Safin beat Jose Acasuso 6-3 3-6 6-3 7-6 in a nerve-racking fifth and decisive rubber before a capacity 10,000-strong home crowd at Moscow's Olympic arena yesterday to seal Russia's 3-2 victory over Argentina in the three-day final.
''Marat saved Russia!'' trumpeted a headline in the popular tabloid Komsomolskaya Pravda on Monday.
''Safin played a key role in Russia's victory,'' echoed the influential business daily Kommersant. ''First, he teamed up with Dmitry Tursunov to win the doubles on Saturday, then overpowered the dogged Acasuso to seal a great victory.'' Russia captain Shamil Tarpishchev, who yesterday became the first person to lead his country to two Davis and two Fed Cup titles, also praised Safin.
''We had two choices for the last rubber and I picked Safin over Tursunov mainly for his big-match experience,'' explained Tarpishchev, dubbed a ''tennis genius'' by fellow coaches and some of his players. ''It proved the right decision after all.
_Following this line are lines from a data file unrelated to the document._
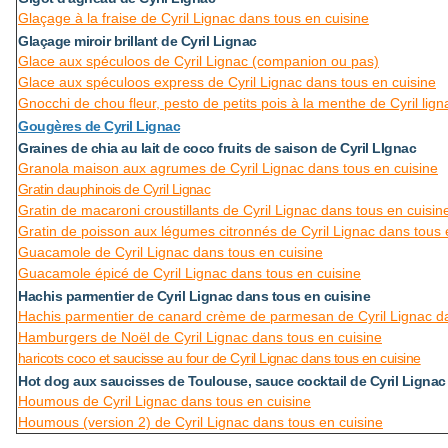
Glaçage à la fraise de Cyril Lignac dans tous en cuisine
Glaçage miroir brillant de Cyril Lignac
Glace aux spéculoos de Cyril Lignac (companion ou pas)
Glace aux spéculoos express de Cyril Lignac dans tous en cuisine
Gnocchi de chou fleur, pesto de petits pois à la menthe de Cyril lig
Gougères de Cyril Lignac
Graines de chia au lait de coco fruits de saison de Cyril LIgnac
Granola maison aux agrumes de Cyril Lignac dans tous en cuisine
Gratin dauphinois de Cyril Lignac
Gratin de macaroni croustillants de Cyril Lignac dans tous en cuisin
Gratin de poisson aux légumes citronnés de Cyril Lignac dans tous 
Guacamole de Cyril Lignac dans tous en cuisine
Guacamole épicé de Cyril Lignac dans tous en cuisine
Hachis parmentier de Cyril Lignac dans tous en cuisine
Hachis parmentier de canard crème de parmesan de Cyril Lignac da
Hamburgers de Noël de Cyril Lignac dans tous en cuisine
haricots coco et saucisse au four de Cyril Lignac dans tous en cuisine
Hot dog aux saucisses de Toulouse, sauce cocktail de Cyril Lignac
Houmous de Cyril Lignac dans tous en cuisine
Houmous (version 2) de Cyril Lignac dans tous en cuisine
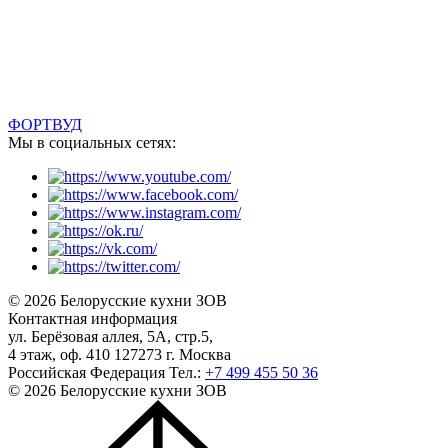
ФОРТВУД
Мы в социальных сетях:
© 2026 Белорусские кухни ЗОВ
Контактная информация
ул. Берёзовая аллея, 5А, стр.5,
4 этаж, оф. 410 127273 г. Москва
Российская Федерация
Тел.:
+7 499 455 50 36
© 2026 Белорусские кухни ЗОВ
Marat not only won the last point, he also saved my reputation.'' It was not all plain sailing for the temperamental Safin, however.
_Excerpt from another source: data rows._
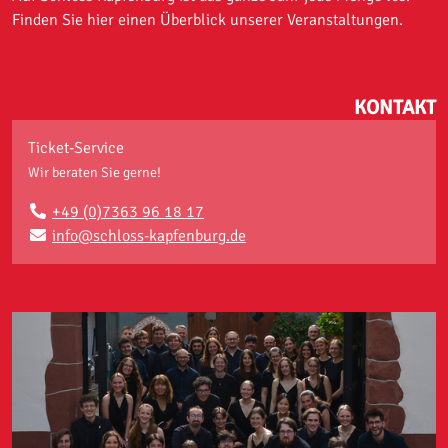
Finden Sie hier einen Überblick unserer Veranstaltungen.
KONTAKT
Ticket-Service
Wir beraten Sie gerne!
+49 (0)7363 96 18 17
info@schloss-kapfenburg.de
Just a day before, he was vilifed by local media after meekly surrendering to Argentina number one David Nalbandian in straight sets in Friday's singles.
LAVISH LIFESTYLE Press reports said the 26-year-old Muscovite, long known for his lavish lifestyle and night-time escapades, was seen partying in a posh nightclub on the eve of his match with Nalbandian.
Over the weekend, Safin bitterly complained about the court surface, was involved in a heated discussion with the team captain and had to overcome injury and fatigue to win the decider.
The former world number one was also accused of over-confidence after suggesting at Thursday's draw that Russia would clinch the tie in two days.
But it was all forgotten yesterday as Safin was thronged by jubilant team mates and embraced by former Russian President Boris Yeltsin after scoring the winning point.
Asked to compare his feelings to the 2002 victory over France in Paris, Safin told reporters: ''This one is probably a bit more special because it happened at home in front of all our fans.'' The former Australian and U.S. Open champion said the win was especially memorable for him following a difficult season, plagued by injuries and inconsistent form.
''This was really bad year for me, probably the worst in my whole career,'' said Safin, who earlier this year tumbled out of the top 100 in the ATP rankings for the first time since making his professional debut at a 17-year-old in 1997.
''So winning the Davis Cup should give me a much-needed confidence boost,'' he said. ''I really hope to do well next year, regain my rankings. I'm especially looking forward to playing in the Australian Open after missing it this year with a knee injury and not defending the title I won in 2005.'' Safin also thanked Argentina's soccer great Diego Maradona for being his lucky charm.
The Russian, a big Spartak Moscow fan, said it was his long-time dream to meet the former World Cup-winning captain.
''I shook hands with Maradona on Saturday and it brought me luck.
It was that magic left hand, the Hand of God,'' Safin said yesterday. ''I think his Midas touch just rubbed off me.'' Maradona scored the first of his two goals with his left hand in Argentina's 2-1 quarter-final win over England in the 1986 World Cup finals. He later called it the ''Hand of God''.